A March 18 report from the Atlantic Council details how these intermediaries allow the global distribution of offensive cyber capabilities (OCC). The researchers point to specific instances, such as a South African representative distributing Memento Labs' Dante software locally, and a third-party firm facilitating the sale of Passitora's surveillance technology to Bangladesh. This latter transaction occurred despite a lack of diplomatic relations between the relevant countries and existing trade bans, demonstrating how intermediaries navigate restricted markets.
Jen Roberts, associate director of the Cyber Statecraft Initiative at the Atlantic Council and a co-author of the report, notes that this ecosystem makes market analysis challenging.
"Intermediaries can drive down transparency efforts in the marketplace for offensive cyber capabilities like spyware by muddying supply chains and creating confusion for end buyers as to where a capability or component of a capability has come from," she says. She adds that intermediaries often support procurement for countries lacking strong in-house technical resources.
The broader commercial surveillance ecosystem continues to expand, driven by demand for law enforcement investigations, intelligence gathering, and the monitoring of political opposition. In 2025, a Google Threat Intelligence Group analysis found that, for the first time, commercial surveillance vendors accounted for more zero-day utilization than traditional state-sponsored groups. Recent shifts in US policy, including the reactivation of certain contracts and the removal of specific sanctions, also appear to have eased operational constraints for some surveillance technology vendors.
The structural role of intermediaries
The Atlantic Council's "Mythical Beasts" report series indicates that intermediaries form the operational backbone of this market. By providing specialized procurement channels, they allow nations without domestic development capabilities to acquire gray-market surveillance software while insulating the original vendors from direct oversight.
Collin Hogue-Spears, senior director of solution management at Black Duck, explains that third-party brokers and resellers effectively bypass export controls through careful corporate structuring.
"Their corporate structures exist specifically to make export controls irrelevant," he notes. "The spyware market stopped being a vendor-to-government pipeline years ago. It has evolved into a modular supply chain where intermediaries fill every gap the buyer cannot fill alone: exploit engineering, operational training, deployment infrastructure, and most importantly, a legal paper trail that hides the origin."

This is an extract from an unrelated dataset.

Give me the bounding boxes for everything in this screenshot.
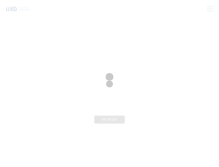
staticText: WEITERLESEN [102, 118, 118, 121]
staticText: ukb [6, 6, 17, 13]
button[interactable]: ukb [0, 2, 29, 16]
button[interactable]: WEITERLESEN [94, 116, 125, 124]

Julian-Ferdinand Vögele, a principal threat researcher at Recorded Future, observes that these entities lower the barrier to entry by bundling software with training and support.

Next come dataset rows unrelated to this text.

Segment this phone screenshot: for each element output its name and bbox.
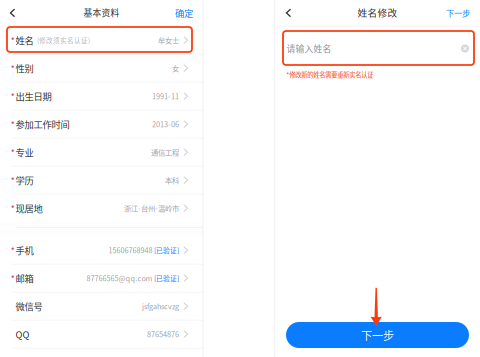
- staticText: 本科: [165, 175, 179, 185]
- staticText: (修改须实名认证): [37, 35, 90, 45]
- button[interactable]: 确定: [170, 1, 198, 25]
- staticText: 现居地: [15, 201, 42, 215]
- staticText: [已验证]: [154, 273, 179, 283]
- staticText: 专业: [15, 145, 33, 159]
- button[interactable]: 下一步: [442, 1, 474, 25]
- staticText: *修改新的姓名需要重新实名认证: [286, 70, 373, 79]
- button[interactable]: 下一步: [286, 322, 469, 348]
- staticText: 2013-06: [152, 119, 179, 129]
- staticText: 请输入姓名: [286, 42, 331, 55]
- staticText: 参加工作时间: [15, 117, 69, 131]
- button[interactable]: 出生日期: [0, 82, 203, 110]
- staticText: 87766565@qq.com: [87, 273, 153, 283]
- staticText: 手机: [15, 243, 33, 257]
- staticText: [已验证]: [154, 245, 179, 255]
- button[interactable]: 手机: [0, 236, 203, 264]
- staticText: 姓名: [15, 33, 33, 47]
- staticText: 确定: [175, 6, 193, 20]
- button[interactable]: 微信号: [0, 292, 203, 320]
- staticText: 1991-11: [152, 91, 179, 101]
- button[interactable]: Back: [2, 1, 24, 25]
- staticText: 学历: [15, 173, 33, 187]
- staticText: jsfgahscvzg: [142, 301, 179, 311]
- staticText: 87654876: [147, 329, 179, 339]
- button[interactable]: 专业: [0, 138, 203, 166]
- staticText: 微信号: [15, 299, 42, 313]
- button[interactable]: 学历: [0, 166, 203, 194]
- button[interactable]: 邮箱: [0, 264, 203, 292]
- button[interactable]: 性别: [0, 54, 203, 82]
- staticText: 通信工程: [151, 147, 179, 157]
- staticText: 邮箱: [15, 271, 33, 285]
- staticText: 15606768948: [109, 245, 153, 255]
- staticText: 下一步: [361, 327, 394, 343]
- button[interactable]: 姓名: [0, 26, 203, 54]
- staticText: QQ: [15, 327, 29, 341]
- button[interactable]: 现居地: [0, 194, 203, 222]
- staticText: 基本资料: [84, 6, 120, 19]
- staticText: 出生日期: [15, 89, 51, 103]
- button[interactable]: Back: [278, 1, 300, 25]
- staticText: 姓名修改: [358, 5, 398, 19]
- button[interactable]: 参加工作时间: [0, 110, 203, 138]
- staticText: 女: [172, 63, 179, 73]
- staticText: 牟女士: [158, 35, 179, 45]
- staticText: 浙江-台州-温岭市: [124, 203, 179, 213]
- button[interactable]: QQ: [0, 320, 203, 348]
- staticText: 下一步: [446, 7, 470, 19]
- staticText: 性别: [15, 61, 33, 75]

"Commercial spyware operates in the shadows by design," Vögele says. "Brokers and resellers enable its spread by connecting vendors and buyers, bundling tools with support or training, and expanding into new markets, while adding opacity, obscuring relationships, and leveraging jurisdictions."
Regulatory efforts and transparency initiatives
Recognizing the risks to affected parties, including journalists, diplomats, and civil society members, international coalitions are working to establish oversight. In February 2024, the United Kingdom and France launched the Pall Mall Process, a multilateral initiative aimed at addressing the proliferation and irresponsible use of commercial cyber intrusion capabilities. This ongoing effort brings together government entities, industry partners, and policy experts to develop standard practices and safeguards.

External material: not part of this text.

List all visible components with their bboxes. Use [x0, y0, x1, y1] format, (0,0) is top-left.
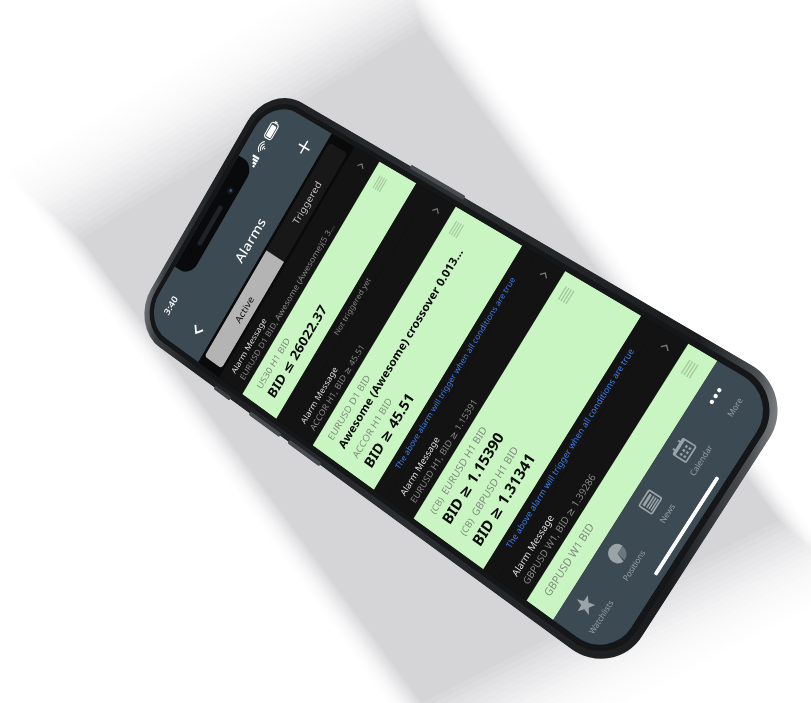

In response to mounting regulatory pressure, some surveillance vendors have introduced internal compliance measures. For example, NSO Group announced the establishment of a human rights compliance program, though independent researchers remain cautious about the effectiveness of self-regulation in this sector.
Roberts notes that the Pall Mall Process is currently focused on drafting an industry code of practice, meaning comprehensive evaluation of the initiative will take time. In the interim, the Atlantic Council recommends practical defensive steps for organizations and governments: implementing strict "Know Your Vendor" requirements, mandating certification for capability brokers and resellers, and maintaining clear public registries of these entities.
Establishing visibility into the procurement chain is a necessary first step for security practitioners and policymakers attempting to secure environments against these tools.
"Transparency initiatives are key to regulating intermediaries and also the spyware industry more broadly," Roberts says. "It is difficult to ultimately regulate what one cannot observe."